#### [PROBLEM TO SOLVE]
In the data, find each line where the word "remember" appears and list that line.

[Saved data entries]
○ ○ ○
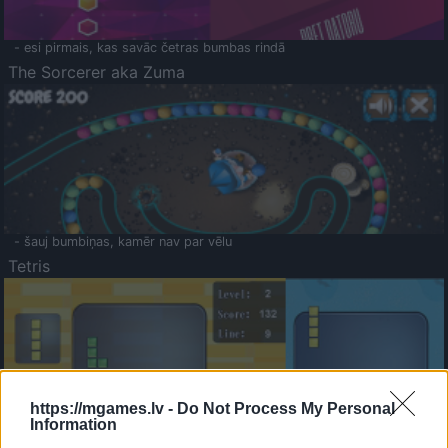
- esi pirmais, kas savāc četras bumbas rindā
The Sorcerer aka Zuma
- šauj bumbiņas, kamēr nav par vēlu
Tetris
https://mgames.lv -
Do Not Process My Personal
Information
Saldā Atmiņa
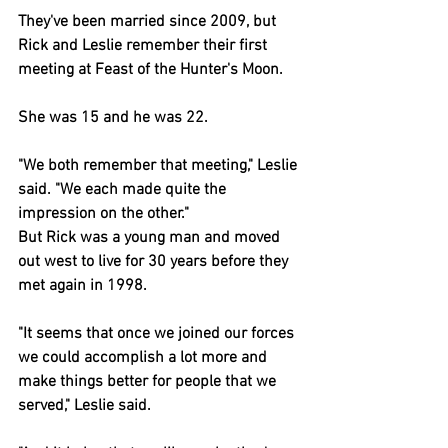
They've been married since 2009, but 
Rick and Leslie remember their first 
meeting at Feast of the Hunter's Moon.
She was 15 and he was 22.
"We both remember that meeting," Leslie 
said. "We each made quite the 
impression on the other."
But Rick was a young man and moved 
out west to live for 30 years before they 
met again in 1998.
"It seems that once we joined our forces 
we could accomplish a lot more and 
make things better for people that we 
served," Leslie said.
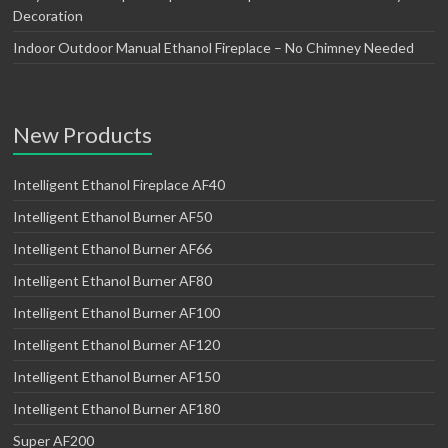
Decoration
Indoor Outdoor Manual Ethanol Fireplace – No Chimney Needed
New Products
Intelligent Ethanol Fireplace AF40
Intelligent Ethanol Burner AF50
Intelligent Ethanol Burner AF66
Intelligent Ethanol Burner AF80
Intelligent Ethanol Burner AF100
Intelligent Ethanol Burner AF120
Intelligent Ethanol Burner AF150
Intelligent Ethanol Burner AF180
Super AF200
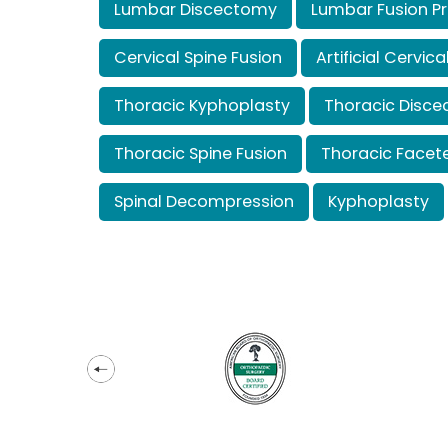
Lumbar Discectomy
Lumbar Fusion P
Cervical Spine Fusion
Artificial Cervi
Thoracic Kyphoplasty
Thoracic Disc
Thoracic Spine Fusion
Thoracic Face
Spinal Decompression
Kyphoplasty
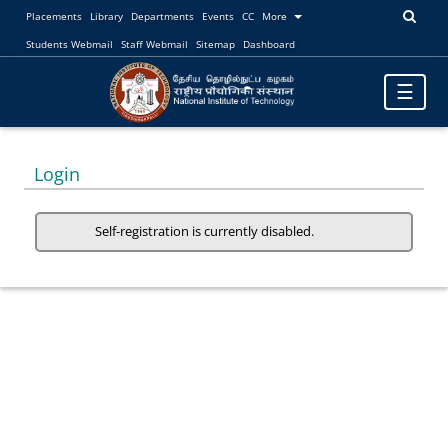
Placements
Library
Departments
Events
CC
More
Students Webmail
Staff Webmail
Sitemap
Dashboard
Toggle
☰
navigatio
Login
Self-registration is currently disabled.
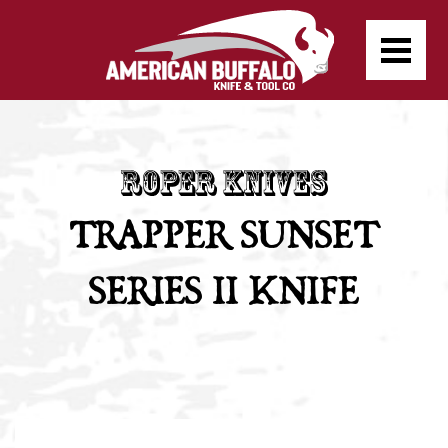
TRAPPER SUNSET
SERIES II KNIFE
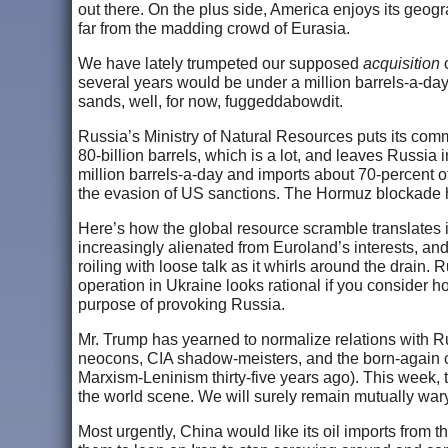
out there. On the plus side, America enjoys its geo
far from the madding crowd of Eurasia.
We have lately trumpeted our supposed
acquisition
o
several years would be under a million barrels-a-day
sands, well, for now, fuggeddabowdit.
Russia’s Ministry of Natural Resources puts its comm
80-billion barrels, which is a lot, and leaves Russia 
million barrels-a-day and imports about 70-percent of th
the evasion of US sanctions. The Hormuz blockade h
Here’s how the global resource scramble translates i
increasingly alienated from Euroland’s interests, an
roiling with loose talk as it whirls around the drain.
operation in Ukraine looks rational if you consider h
purpose of provoking Russia.
Mr. Trump has yearned to normalize relations with Ru
neocons, CIA shadow-meisters, and the born-again 
Marxism-Leninism thirty-five years ago). This week,
the world scene. We will surely remain mutually war
Most urgently, China would like its oil imports from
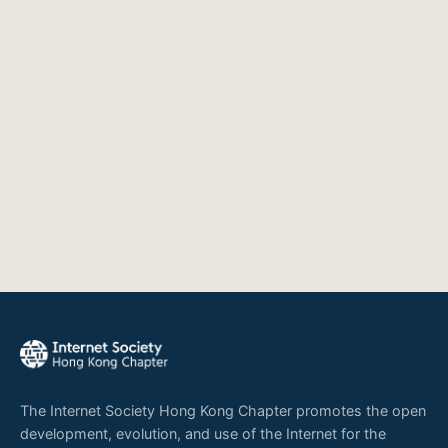
The Internet Society Hong Kong Chapter promotes the open
development, evolution, and use of the Internet for the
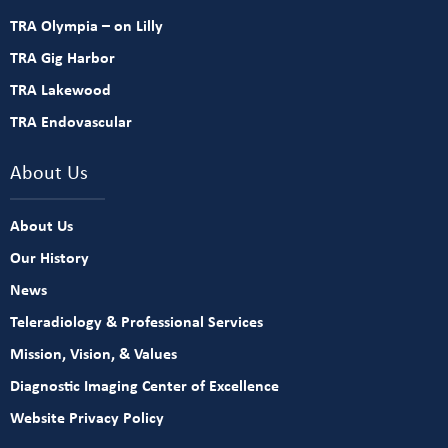
TRA Olympia – on Lilly
TRA Gig Harbor
TRA Lakewood
TRA Endovascular
About Us
About Us
Our History
News
Teleradiology & Professional Services
Mission, Vision, & Values
Diagnostic Imaging Center of Excellence
Website Privacy Policy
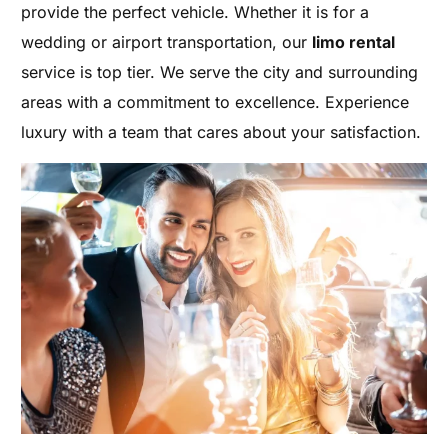
provide the perfect vehicle. Whether it is for a
wedding or airport transportation, our
limo rental
service is top tier. We serve the city and surrounding
areas with a commitment to excellence. Experience
luxury with a team that cares about your satisfaction.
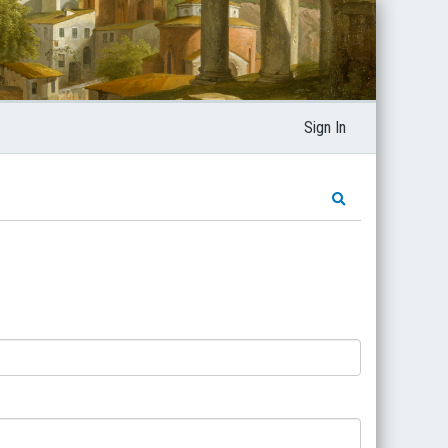
Sign In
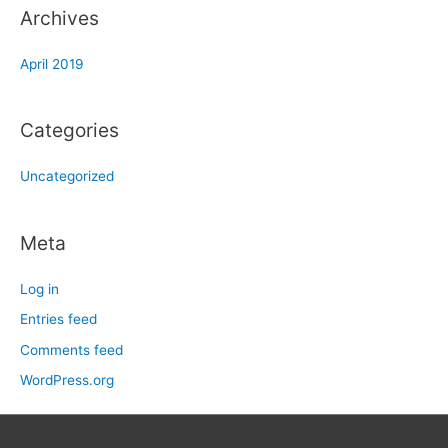
Archives
April 2019
Categories
Uncategorized
Meta
Log in
Entries feed
Comments feed
WordPress.org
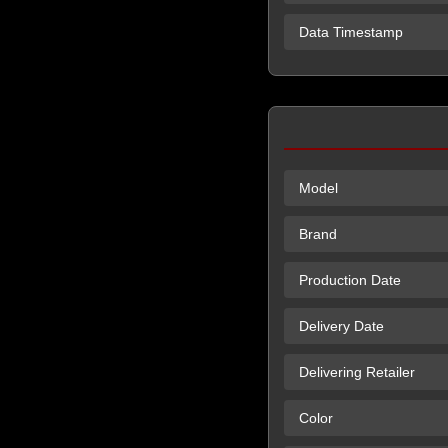
Data Timestamp
Model
Brand
Production Date
Delivery Date
Delivering Retailer
Color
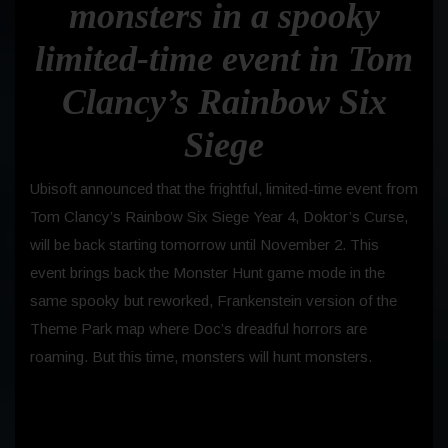
monsters in a spooky
limited-time event in Tom
Clancy’s Rainbow Six
Siege
Ubisoft
announced that the frightful, limited-time event from
Tom Clancy’s Rainbow Six
Siege Year 4, Doktor’s Curse,
will be back starting tomorrow until November 2. This
event brings back the Monster Hunt game mode in the
same spooky but reworked, Frankenstein version of the
Theme Park map where Doc’s dreadful horrors are
roaming. But this time, monsters will hunt monsters.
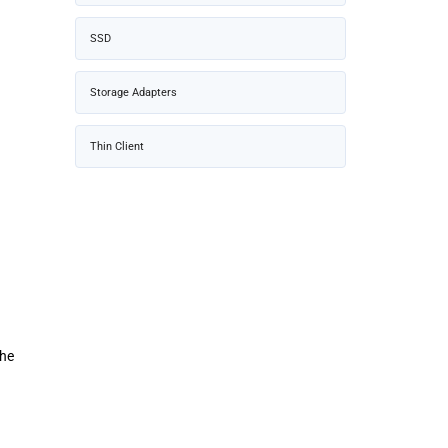
SSD
Storage Adapters
Thin Client
The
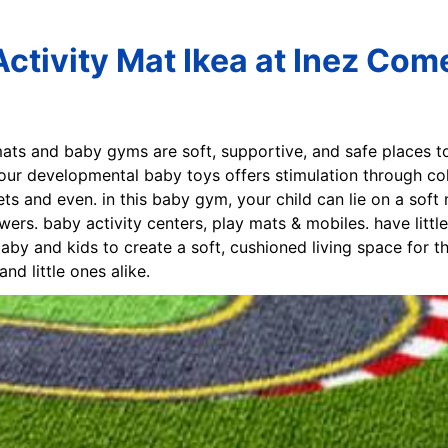
ctivity Mat Ikea at Inez Com
 mats and baby gyms are soft, supportive, and safe places 
. our developmental baby toys offers stimulation through co
ts and even. in this baby gym, your child can lie on a soft 
wers. baby activity centers, play mats & mobiles. have litt
aby and kids to create a soft, cushioned living space for the
d little ones alike.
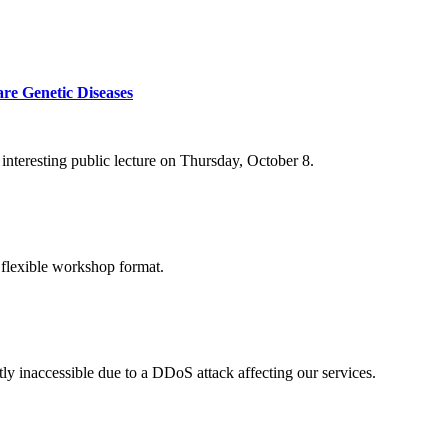
re Genetic Diseases
nteresting public lecture on Thursday, October 8.
 flexible workshop format.
ly inaccessible due to a DDoS attack affecting our services.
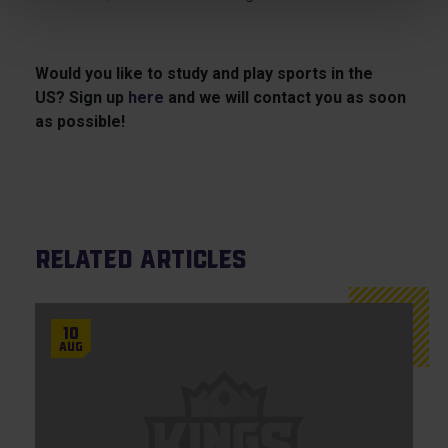
Would you like to study and play sports in the
US? Sign up
here
and we will contact you as soon
as possible!
Related articles
10
Aug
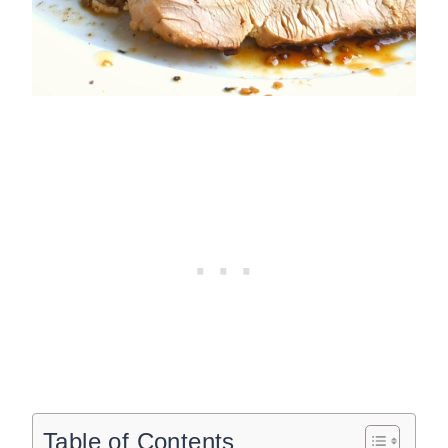
Table of Contents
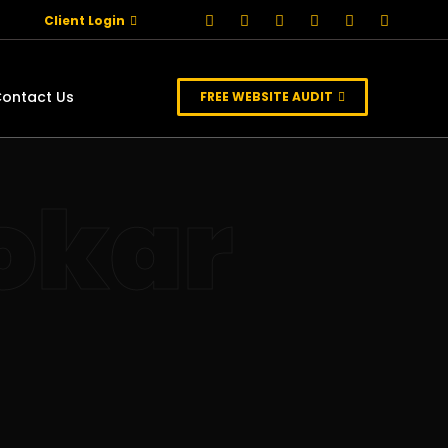
Client Login
ontact Us
FREE WEBSITE AUDIT
okar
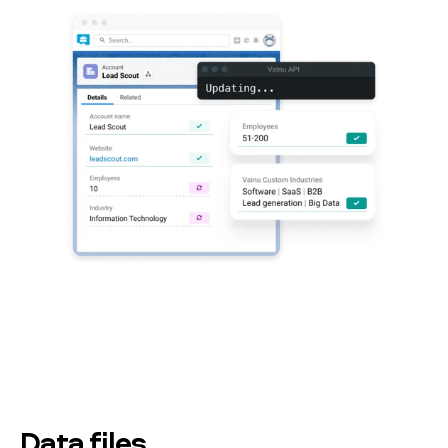
Data files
○ ○ ○
#### [SOLUTION TO THE EXERCISE]
Rick and Leslie remember their first 
"We both remember that meeting," Leslie 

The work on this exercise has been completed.